Bülent Arınç koçbaşı mı?

Siyasetin vicdanı diyen, kritik süreçlerdeki çıkışlarıyla ‘koçbaşı’ diyende var.

Bir önceki Berat Albayrak çıkışından sonra istifanın gelmesini Bülent Arınç’ın çıkışına bağlayanlar olmuş… ABD seçimler öncesi AKP’lilerin Trump lehine açıklamalar yapıp, kazanması için dua ederken

Arınç’ın tercihini Joe Biden den yana koyması da…

Habertürk’teki son mülakatı ve söyledikleri de çok ses getirdi, günlerdir tartışma konusu. 

Reform… Hukuk… Adalet… Erdoğan’ın kendisi kadar demokrasi, hukuk ve adaletten yana olduğuna vurgu yapıyor sanki Erdoğan’ın yaşanan hukuksuzluklardan haberi yokmuş gibi!

Adalet bakanının ‘adalet yerini bulsun isterse kıyamet kopsun’ çıkışından sonra daha çok tartışılır hale gelen Selahattin Demirtaş ve Osman Kavala başta olmak üzere uzun tutukluluklarına dikkat çekiyor. Ve reform iddialarına paralel bu ve bazı isimlerin yakın zamanda tahliye olma beklentisi yükselmişti

Erdoğan 3 gün sonra konuşuncaya kadar!

İktidar ortağı Devlet Bahçeli’ye ters düşme pahasına Alaattin Çakıcı’ya en sert tepkiyi Bülent Arınç veriyor. Arınç’ın açıklamalarından günler sonra yükselen tepkilerde dikkate alınmış olacak ki Erdoğan’dan ‘bireysel açıklamaların kendilerini bağlamadığı’ yönünde sert açıklamalar geldi. Arınç’ın dediği gibi Erdoğan onun gibi düşünmüyormuş (öyle mi bir süre sonra anlaşılacak; iyi polis kötü polis mi, bireysel çıkış mı?)
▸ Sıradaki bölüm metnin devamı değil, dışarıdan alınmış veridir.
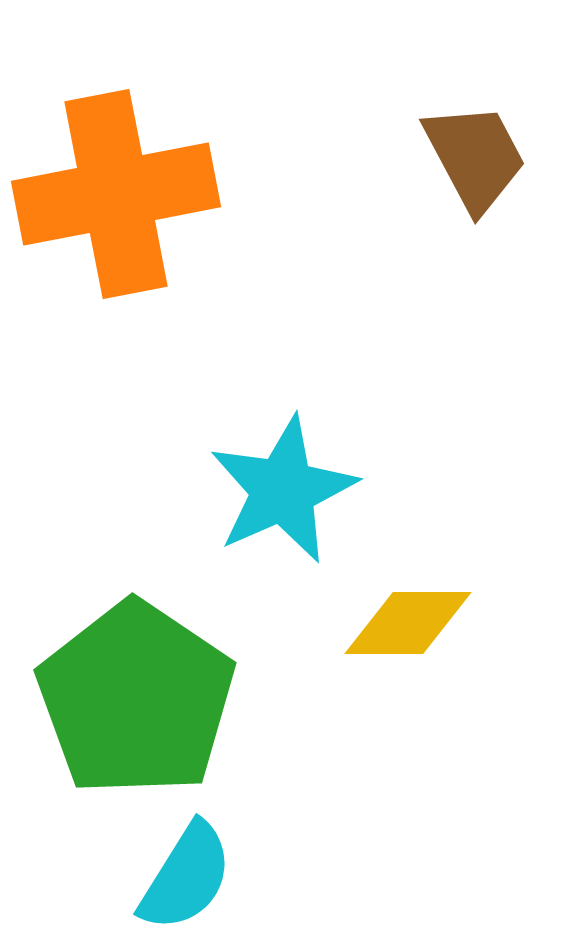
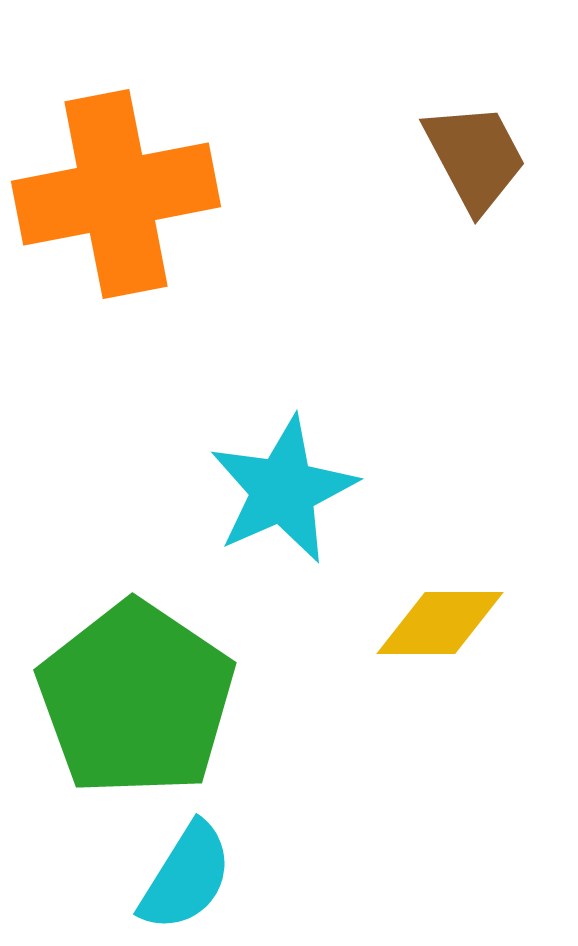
yellow diamond: moved 32 px right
Hukukta reform bekleyenlere mesaj ABD’den geliyor. Obama’nın anılarını yazdığı kitapta Obama ‘’Erdoğan için, demokrasiye ve hukuka olan bağlılığı kendisini iktidarda tutmasına endekslidir’’ diyor. Yüksek beklenti içine girenlerin dikkatine!
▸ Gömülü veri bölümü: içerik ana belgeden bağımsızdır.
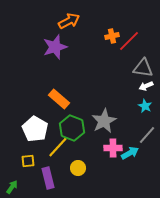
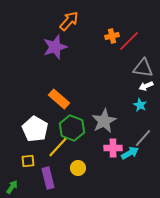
orange arrow: rotated 20 degrees counterclockwise
cyan star: moved 5 px left, 1 px up
gray line: moved 4 px left, 3 px down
Sonuç olarak yeni bir hikâye olarak yola çıkanların hikâyesi çoktan bitmiş. Biten hikâyede eski aktörlere yeni roller dağıtılarak, eski hikâyeleri yeniden vizyona koymak istiyorlar.

Kolay değil, 20 yıl geçmiş hikâye eskimiş, aktörler yıpranmış; 20 yılda yeni nesiller ortaya çıkmış, yeni aktörlerle yeni hikâyelerin yazılma beklentisi toplumun beklentisi haline gelmiş.